Of the nearly four million square miles of the Dominion of Canada, I have strolled but a handful; but I have savored those few, and wish to celebrate them here, starting with old cold massive granitic Montréal, one of those world-cities of a character independent of their host countries, but somehow also incarnations and exemplars and distillations of their national energies at the same time; so that in the winding streets and narrow alleys of that ancient citadel on a hill (or more accurately three hills, Royal, Murray, and West), you can hear the various languages of conquest and commerce, and see hints and intimations of the Abenaki and Micmac and Huron people, who lived there for thousands of years, and sense the burl and prim and pride of the citizens today, their sports and literature, their fads and furies, their deep conviction that there is Mother Montréal, and then there are some other cities in Canada, collectively gazing up at Montréal covetously, or angrily, or worshipfully, or bitterly, or all of the above at once, each pretender mouthing tinny civic trumpery, but secretly in its dark urban heart wishing it could be the ancient city of stone on Colline de la Croix, the mountain of the cross.

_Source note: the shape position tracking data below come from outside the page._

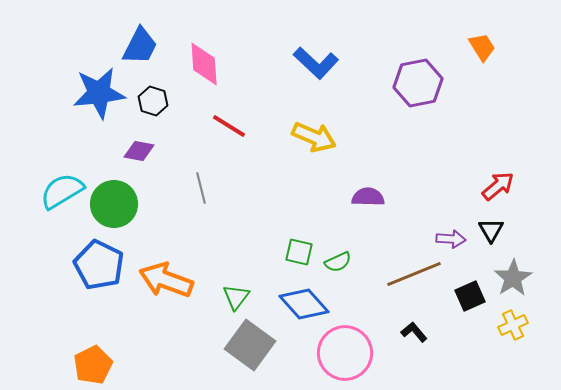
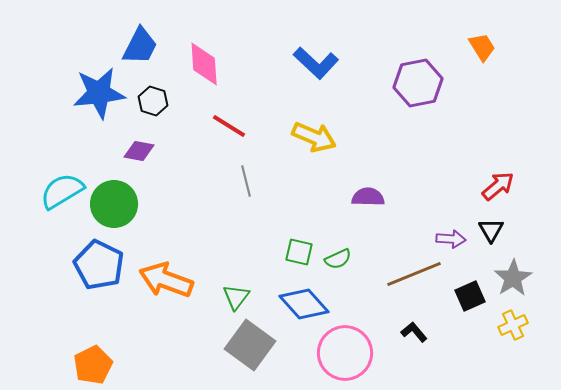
gray line: moved 45 px right, 7 px up
green semicircle: moved 3 px up
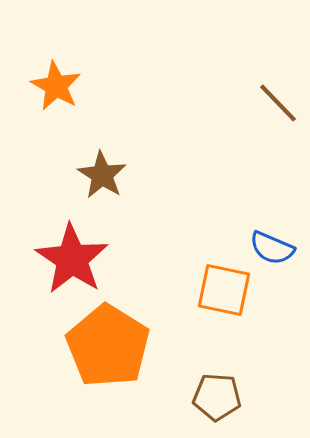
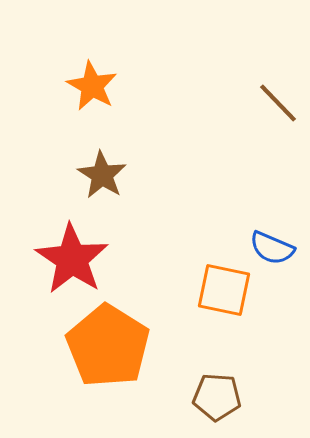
orange star: moved 36 px right
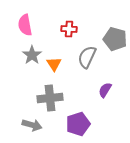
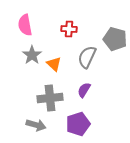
orange triangle: rotated 14 degrees counterclockwise
purple semicircle: moved 21 px left
gray arrow: moved 4 px right
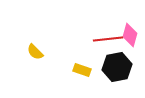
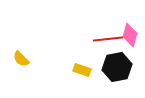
yellow semicircle: moved 14 px left, 7 px down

And I sing Vancouver, sprawling and moist and salty and alive with the myriad languages of the Pacific, seaport to the Far East, capital of a tremendous wilderness of rock and rain stretching from the densest wettest forests on earth to the Kingdom of the Ice, ruled by pale bears and the weak and fitful sun. And bustling Victoria, once the last outpost of imperial England and now happily capital of its own huge island. And Jasper and Banff, brisk and bracing and icy and grinning and filled with laughter and money. And Calgary the king of wheat, and Toronto the queen of music, and Ottawa and Québec shrill with politics, and the thrumming cities of the plains, Winnipeg and Edmonton and Regina and Saskatoon, and the cities of the sea, Saint John and Halifax and Nainamo, and the villages of the furthest north, with names that mean the place that never thaws, and the place of two startled people, and the place where people find things, and the place with no dawn, and the place where gulls come to rest.
As can be said of any vast country, there are so many Canadas, each arisen from geology and weather, wind and war, story and savagery, and no one place encompasses or explains them all; but each of its thousand stories of place and people is a crucial thread in the national fabric. Like many other countries, it began as a story filled with uncountable millions of beings, none of them human, until the arrival finally of people with spears and boats, flooding in behind retreating seas of ice; and then more people with their new languages and gods and weapons, and wars over which power far away would control the virginal market, and finally a quiet national independence, achieved with patience and guile rather than bullets and beheadings; and now there is the Dominion of Canada, a tremendous story rimmed by ice and salt water, shoulder-to shoulder with an enormous muscular disputatious cousin, so often a friend and as often a disgruntled and testy and impetuous and violent neighbor.
Two immense nations share the continent once called Turtle Island by its first peoples, and for all the seethe of competition and screech of disparate opinion about this and that, they share it with general respect and affection, and a sort of clannish pleasure. Not once have we been to war; many times we have gone to war together; many millions of our citizens have peaceably wandered back and forth over the imaginary line between us; and not even the most fervid mania can imagine a time when we will not be teammates on our fifth of the blessed earth. Rarely do we salute and celebrate each other as cousins, friends, partners; let us do so today, with gratitude, with a song in our hearts, with a smile.